Why You're Cracking An Egg All Wrong, According To José Andrés

You can count on Chef José Andrés in so many situations. The Spanish-born, naturalized U.S. citizen has achieved legendary status for his genius in the kitchen, his unfailing warm heartedness, his astonishing generosity of spirit, and his genuine commitment to those in need. 

In 2010, Andrés founded the World Central Kitchen in response to the needs he saw in Haiti. World Central Kitchen leads the pack in providing meals for people facing destruction, being it from natural disasters or the man-made sort (via The New Yorker). He was a man on a mission during the pandemic (per Time); Most recently, Andrés and his volunteers served tens of thousands of meals in war-torn Ukraine and are assisting with relief efforts in the wake of Hurricane Ian, as well. Andrés' believes his team's efforts are vital to the people's spirits as well as their bodies, as expressed on their site's webpage, "[F]ood relief is not just a meal that keeps hunger away. It's a plate of hope. It tells you in your darkest hour that someone, somewhere, cares about you" (via World Central Kitchen).

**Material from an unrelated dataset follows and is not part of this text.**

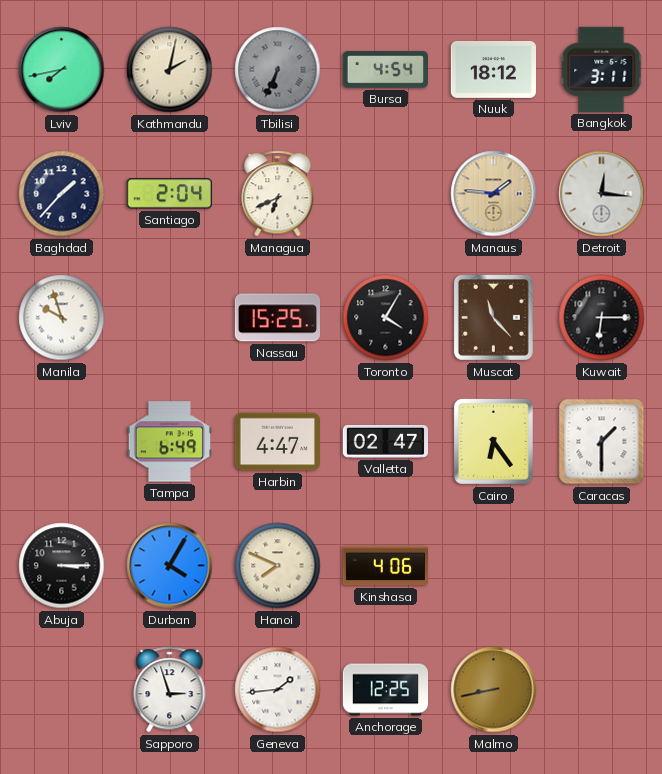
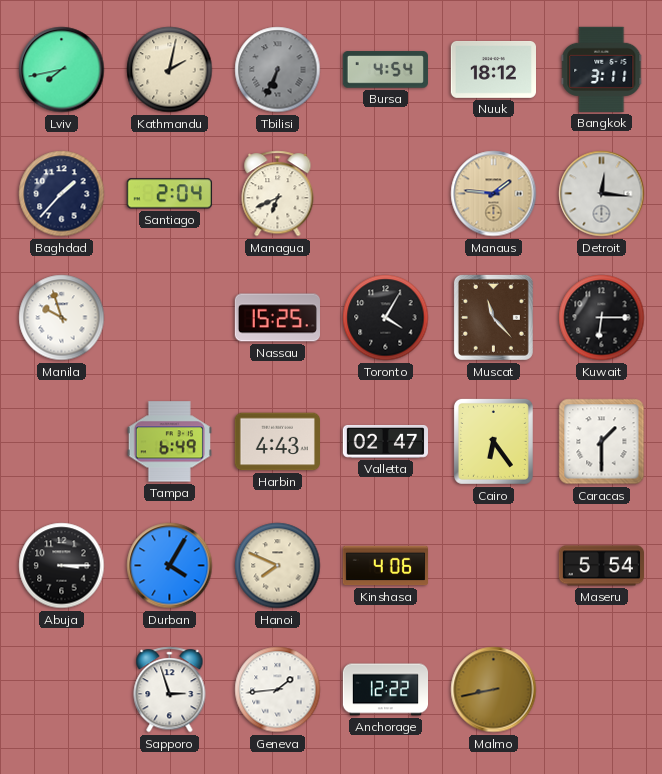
Harbin: 4:47 -> 4:43
Maseru: none -> 5:54
Anchorage: 12:25 -> 12:22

But Andrés cares for those whose disasters are the more everyday kitchen sort, too. His Instagram page and podcasts provide basic tips and insights from a man who sees himself as constantly learning and needing to learn more (per Andrew Zimmern).

No way José will do it that way

It's especially appropriate that José Andrés is here to tell us that we need to learn how to crack an egg, a skill that most people feel they've mastered and a task that many cooks perform numerous times a day. Sometimes, you just have to start over again with the basics. 

What do most people do and what's wrong with it? As Andrés explains, most people crack their eggs against a bowl or cup. It does the job, so what's the problem? Andrés says in an Instagram video, "This is Salmonella 101!" The force of breaking an egg against an edge does a fair amount of quick damage, which causes the eggshell to break into the inside of the egg, potentially contaminating the interior. That contamination can get passed on to whatever you add your egg to.

What is the better way? According to Andrés, the right way to break an egg is against a flat surface like a table or cutting board, which causes less intense pressure to the shell and prevents salmonella from penetrating. This will allow you to use yolk and white safely and easily. Count on Chef Andrés to find a better and gentler method to do something basic.